The winter CO2 source south of the PF was also recently observed with autonomous probes on BGC-ARGO floats over 2014–2017 (SOCCOM project; Gray et al., 2018; Bushinsky et al., 2019), as well as in 2019 on a USV (Sutton et al., 2021). Interestingly, in June 2019, the USV sailed close to Station O11 and recorded high fCO2 in the Indian POOZ at that period (maximum ΔfCO2 of +25 µatm and mean ΔfCO2 of +8.7 ± 7.4 µatm in this region). The fCO2 recorded by the USV in June 2019 (mean fCO2 = 398.7 ± 6.3 µatm) was much higher than our observations in January 2019 in the same region (fCO2 = 376.4 ± 4.3 µatm). This is coherent with the fCO2 seasonal cycle previously observed in this region (Metzl et al., 2006). There, the local hourly CO2 source in June 2019 based on USV data was as high as +5 and +0.7 g C m−2 per month when averaged in June–July 2019 in the Indian POOZ (Sutton et al., 2021). This is remarkably close to the climatological flux in June–July in the same region (+0.69 ± 0.62 g C m−2 per month; Takahashi et al., 2009).
Although there are very few fCO2 observations in austral winter in this region, we attempted to use the winter data available in the Indian POOZ to compare with the trends we evaluated for summer. Here we used the data collected in August 2000 in the POOZ in the band 50–56∘ S (Metzl et al., 2006) and compared them with the fCO2 data from the USV in June 2019 in the same region (Sutton et al., 2021). Averaged monthly fCO2 values were 362.9 (± 3.1) µatm in August 2000 and 398.7 (± 6.3) µatm in June 2019, indicating a clear fCO2 increase of +35.8 µatm over 19 years (Fig. A1). This translates into a rate of +1.9 µatm yr−1, which is close to that observed in the atmosphere (+2.1 µatm yr−1 for 2000–2019) and in the range of the trend we deduced from our time series in summer 1998–2019 around Station O11 (+1.7 to +2.1 µatm yr−1 depending on the datasets; Table 3). Below, we further investigate these data to evaluate whether the fCO2 increase from winter 2000 to winter 2019 can also be mainly attributed to the accumulation of anthropogenic CO2.

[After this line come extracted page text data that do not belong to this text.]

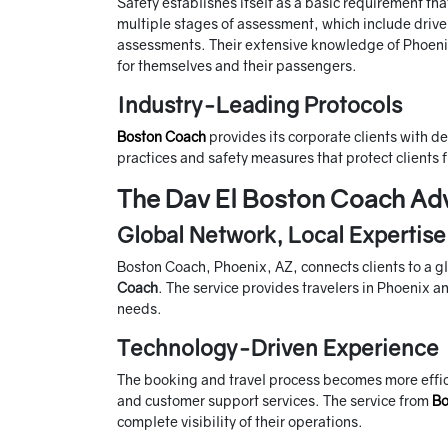
Safety establishes itself as a basic requirement t
multiple stages of assessment, which include driv
assessments. Their extensive knowledge of Phoenix 
for themselves and their passengers.
Industry-Leading Protocols
Boston Coach
provides its corporate clients with d
practices and safety measures that protect clients f
The Dav El Boston Coach Ad
Global Network, Local Expertise
Boston Coach, Phoenix, AZ, connects clients to a g
Coach
. The service provides travelers in Phoenix an
needs.
Technology-Driven Experience
The booking and travel process becomes more effic
and customer support services. The service from
Bo
complete visibility of their operations.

Based on the USV data (Sutton et al., 2021) available in SOCAT-v2021 (Bakker et al., 2021) we calculated the CT concentrations from SST, fCO2 and AT (using a similar approach to that of Eq. 1); in June 2019 we estimated surface CT concentrations between 2160 and 2185 µmol kg−1 in the Indian POOZ from the USV data. This is higher than our observations in January 2019 (CT = 2153.7 ± 0.6 µmol kg−1 in the mixed layer at Station O11) and coherent with what we know about the CT seasonality of around 15–20 µmol kg−1 in this region (Metzl et al., 2006; Takahashi et al., 2014; Broullón et al., 2020; see also Fig. 3). At Station O11 in January 2019, the CT concentration in the winter water (at 150 m) was 2175 µmol kg−1. Correcting for organic matter remineralisation (AOU = 14 µmol kg−1 at 150 m) the surface CT concentration in winter would be 2164 µmol kg−1. This is very close to the mean CT deduced from the USV data (CT = 2163.6 ± 5.0 µmol kg−1) and, not surprisingly, higher than CT concentrations calculated with fCO2 data for August 2000 (CT = 2151.4 ± 5.5 µmol kg−1). The difference in CT in winter over 19 years is +12.2 µmol kg−1, leading to a trend of +0.64 µmol kg−1 yr−1 in the range of the decadal CT trend we estimated in summer at Station O11 (+0.5 to +0.7 µmol kg−1; Table 3) and close to the Cant trend estimated below the mixed layer (+0.5 to +0.6 µmol kg−1; Table 1). In addition, the pH calculated with fCO2 data and AT–S was 8.0706 (± 0.0032) in August 2000 and 8.0338 (± 0.0054) in June 2019 (Fig. A1), leading to a trend of −0.0019 yr−1 in the same range as deduced from summer observations (Table 3). Although the derived trends for the winter season are only deduced from two periods (2019 versus 2000), these results support our conclusion based on repeated summer data that most of the fCO2 and pH changes over 1998–2019 in the POOZ are driven by continuous anthropogenic carbon uptake (modulated by a small warming during summer).
The datasets are freely available and are accessible in SOCAT (http://www.socat.info, SOCAT, 2022) for the fCO2 surface dataset, in GLODAP (http://www.glodap.info, GLODAP, 2022) for the water-column dataset, and at NCEI/OCADS (https://www.ncei.noaa.gov/access/ocean-carbon-acidification-data-system/oceans/VOS_Program/OISO.html, NOAA, 2020) for the AT and CT surface dataset.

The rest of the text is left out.